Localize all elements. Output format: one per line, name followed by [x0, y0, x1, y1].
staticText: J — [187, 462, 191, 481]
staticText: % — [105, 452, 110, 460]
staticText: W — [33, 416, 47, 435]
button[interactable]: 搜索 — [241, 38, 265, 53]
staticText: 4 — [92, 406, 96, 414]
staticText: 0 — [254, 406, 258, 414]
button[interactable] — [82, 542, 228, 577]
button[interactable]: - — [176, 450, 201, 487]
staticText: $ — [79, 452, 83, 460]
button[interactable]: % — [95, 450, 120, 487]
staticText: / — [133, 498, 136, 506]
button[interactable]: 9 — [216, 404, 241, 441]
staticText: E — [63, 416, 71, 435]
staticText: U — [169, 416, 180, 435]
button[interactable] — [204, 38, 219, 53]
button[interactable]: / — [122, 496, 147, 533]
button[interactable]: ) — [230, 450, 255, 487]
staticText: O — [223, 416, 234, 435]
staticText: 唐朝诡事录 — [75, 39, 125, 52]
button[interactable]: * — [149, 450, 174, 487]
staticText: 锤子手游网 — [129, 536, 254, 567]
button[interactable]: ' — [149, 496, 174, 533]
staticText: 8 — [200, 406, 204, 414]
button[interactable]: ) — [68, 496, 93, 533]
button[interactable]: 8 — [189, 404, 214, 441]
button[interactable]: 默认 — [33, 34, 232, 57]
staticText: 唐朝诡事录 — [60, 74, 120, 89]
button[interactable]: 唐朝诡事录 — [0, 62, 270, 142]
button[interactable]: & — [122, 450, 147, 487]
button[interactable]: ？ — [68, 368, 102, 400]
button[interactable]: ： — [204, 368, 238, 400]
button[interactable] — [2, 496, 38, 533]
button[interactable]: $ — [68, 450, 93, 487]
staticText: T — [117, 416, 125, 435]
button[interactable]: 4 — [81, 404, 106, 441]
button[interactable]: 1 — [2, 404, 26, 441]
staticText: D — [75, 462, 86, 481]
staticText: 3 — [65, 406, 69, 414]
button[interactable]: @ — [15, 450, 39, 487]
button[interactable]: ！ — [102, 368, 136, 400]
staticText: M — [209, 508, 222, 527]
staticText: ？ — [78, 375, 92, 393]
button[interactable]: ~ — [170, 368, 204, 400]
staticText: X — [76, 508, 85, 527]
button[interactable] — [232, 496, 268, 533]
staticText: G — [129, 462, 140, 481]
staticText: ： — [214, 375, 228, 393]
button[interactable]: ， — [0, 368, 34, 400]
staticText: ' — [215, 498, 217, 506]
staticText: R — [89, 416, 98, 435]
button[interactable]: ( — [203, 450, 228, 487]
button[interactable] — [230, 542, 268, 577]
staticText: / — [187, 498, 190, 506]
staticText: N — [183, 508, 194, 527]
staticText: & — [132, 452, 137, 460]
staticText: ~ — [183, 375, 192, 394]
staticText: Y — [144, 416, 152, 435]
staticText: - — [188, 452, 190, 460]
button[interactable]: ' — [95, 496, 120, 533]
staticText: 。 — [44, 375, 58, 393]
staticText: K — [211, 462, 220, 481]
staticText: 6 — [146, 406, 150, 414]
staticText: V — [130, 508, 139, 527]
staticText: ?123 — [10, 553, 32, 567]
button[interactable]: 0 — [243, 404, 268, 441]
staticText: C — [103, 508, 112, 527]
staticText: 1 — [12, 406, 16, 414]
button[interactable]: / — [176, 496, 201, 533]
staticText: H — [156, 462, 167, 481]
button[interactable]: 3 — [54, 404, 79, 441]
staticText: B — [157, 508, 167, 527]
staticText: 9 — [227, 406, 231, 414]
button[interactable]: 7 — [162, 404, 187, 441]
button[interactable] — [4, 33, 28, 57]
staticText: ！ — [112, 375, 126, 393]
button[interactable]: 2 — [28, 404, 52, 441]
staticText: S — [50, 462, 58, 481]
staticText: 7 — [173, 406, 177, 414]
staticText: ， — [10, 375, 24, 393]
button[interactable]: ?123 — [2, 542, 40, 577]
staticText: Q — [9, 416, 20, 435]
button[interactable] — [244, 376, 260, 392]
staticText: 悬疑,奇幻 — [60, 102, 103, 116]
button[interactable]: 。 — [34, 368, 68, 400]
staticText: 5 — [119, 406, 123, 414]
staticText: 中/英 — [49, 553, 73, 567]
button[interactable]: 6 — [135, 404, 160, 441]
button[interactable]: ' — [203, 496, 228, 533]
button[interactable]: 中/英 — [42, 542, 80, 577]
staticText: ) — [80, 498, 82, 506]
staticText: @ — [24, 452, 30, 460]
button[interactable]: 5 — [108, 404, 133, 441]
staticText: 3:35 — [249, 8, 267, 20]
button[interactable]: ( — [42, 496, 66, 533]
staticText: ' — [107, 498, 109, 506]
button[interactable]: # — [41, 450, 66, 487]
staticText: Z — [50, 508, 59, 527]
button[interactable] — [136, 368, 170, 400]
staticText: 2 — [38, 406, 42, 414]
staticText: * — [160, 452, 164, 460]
==============================
* **What is being asked**: Wherever the string "唐朝诡事录" is found in the entries, copy the line it sits in.

* **Output for this exercise**:
staticText: 唐朝诡事录 — [75, 39, 125, 52]
staticText: 唐朝诡事录 — [60, 74, 120, 89]
button[interactable]: 唐朝诡事录 — [0, 62, 270, 142]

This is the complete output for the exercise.